Breadcrumb
Egypt 'opens trial' of acting Muslim Brotherhood leader
An Egyptian court on Thursday opened the trial of Mahmud Ezzat, interim supreme leader of outlawed Islamist movement the Muslim Brotherhood, a judicial source told AFP.
"The hearing was held before the State Security Court at Tora Prison" in the capital Cairo, the source said, on condition of anonymity.
The next hearing was set for January 4 "for procedural reasons", the source added.
Ezzat, 76, was arrested in late August in Cairo after seven years on the run.
He has already been handed two death sentences in absentia, as well as life imprisonment.
He was sentenced in 2015 on charges related to the assassination of military and state officials.
The trial that opened on Thursday sees Ezzat accused of overseeing the murder of soldiers and state officials, notably the 2015 assassination of former attorney general Hisham Barakat, according to the judicial source.
He also stands accused of "supervising the explosion of a vehicle in front of the National Institute for Cancer", an attack that killed 20 people in August 2019, the source said.
|
He is further charged with having "directed cyber militias".
Ezzat, a member of the Brotherhood since the 1960s, spent time in prison under the presidencies of both Gamal Abdel Nasser and Hosni Mubarak, and has served as the organisation's acting leader several times.

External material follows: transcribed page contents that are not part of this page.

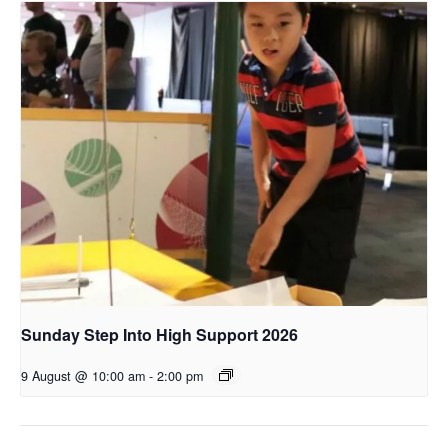
Sunday Step Into High Support 2026
9 August @ 10:00 am
-
2:00 pm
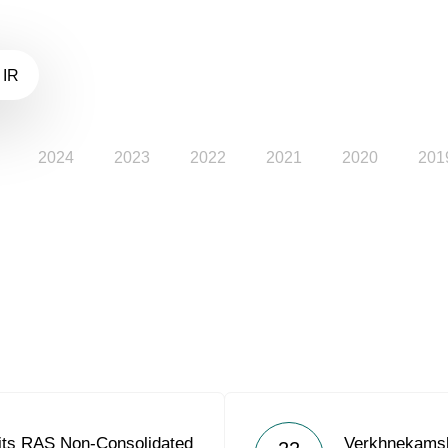
 IR
2024
2023
2022
2021
2020
201
its RAS Non-Consolidated
Verkhnekams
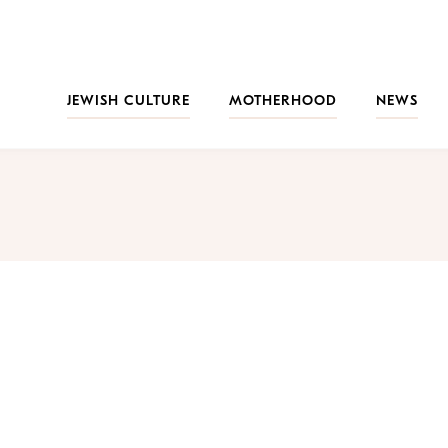
JEWISH CULTURE
MOTHERHOOD
NEWS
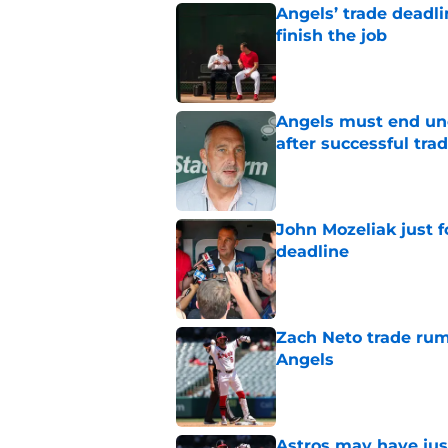
Angels’ trade deadl
finish the job
Published by on Invalid Dat
Angels must end unc
after successful tra
Published by on Invalid Dat
John Mozeliak just f
deadline
Published by on Invalid Dat
Zach Neto trade rum
Angels
Published by on Invalid Dat
Astros may have jus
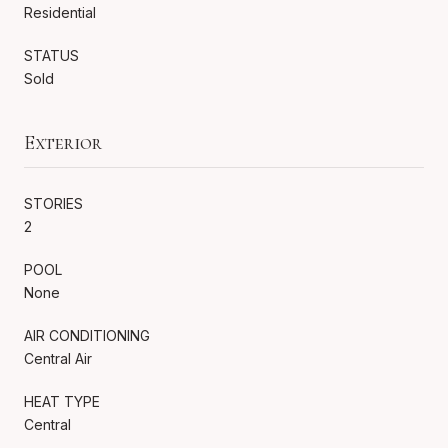
Residential
STATUS
Sold
Exterior
STORIES
2
POOL
None
AIR CONDITIONING
Central Air
HEAT TYPE
Central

Founded in 1928, the Brotherhood established itself in the mid-20th century as the main opposition movement in Egypt, as well as in other countries in the region.

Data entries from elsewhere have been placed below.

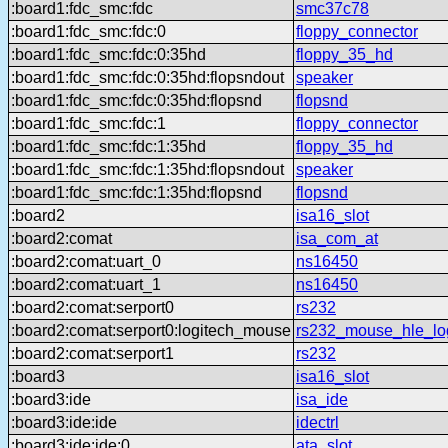
:board1:fdc_smc:fdc
smc37c78
:board1:fdc_smc:fdc:0
floppy_connector
:board1:fdc_smc:fdc:0:35hd
floppy_35_hd
:board1:fdc_smc:fdc:0:35hd:flopsndout
speaker
:board1:fdc_smc:fdc:0:35hd:flopsnd
flopsnd
:board1:fdc_smc:fdc:1
floppy_connector
:board1:fdc_smc:fdc:1:35hd
floppy_35_hd
:board1:fdc_smc:fdc:1:35hd:flopsndout
speaker
:board1:fdc_smc:fdc:1:35hd:flopsnd
flopsnd
:board2
isa16_slot
:board2:comat
isa_com_at
:board2:comat:uart_0
ns16450
:board2:comat:uart_1
ns16450
:board2:comat:serport0
rs232
:board2:comat:serport0:logitech_mouse
rs232_mouse_hle_lo
:board2:comat:serport1
rs232
:board3
isa16_slot
:board3:ide
isa_ide
:board3:ide:ide
idectrl
:board3:ide:ide:0
ata_slot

But the movement was wiped from Egypt's political landscape in 2013, after a brief one-year tenure by one of its members Mohamed Morsi, who was ousted by the army on the back of mass protests against his presidency.
Since then, Egypt has jailed thousands of members and supporters of the group and executed dozens, while others fled to countries more favourable to their ideas, such as Qatar or Turkey. Morsi himself died while on trial in June 2019.
According to rights groups, more than 800 Muslim Brotherhood supporters were killed in a single day in August 2013 during demonstrations in the capital.
Cairo blacklisted the Brotherhood as a "terrorist" organisation in 2013, but the Islamist group has consistently denied any link to violence.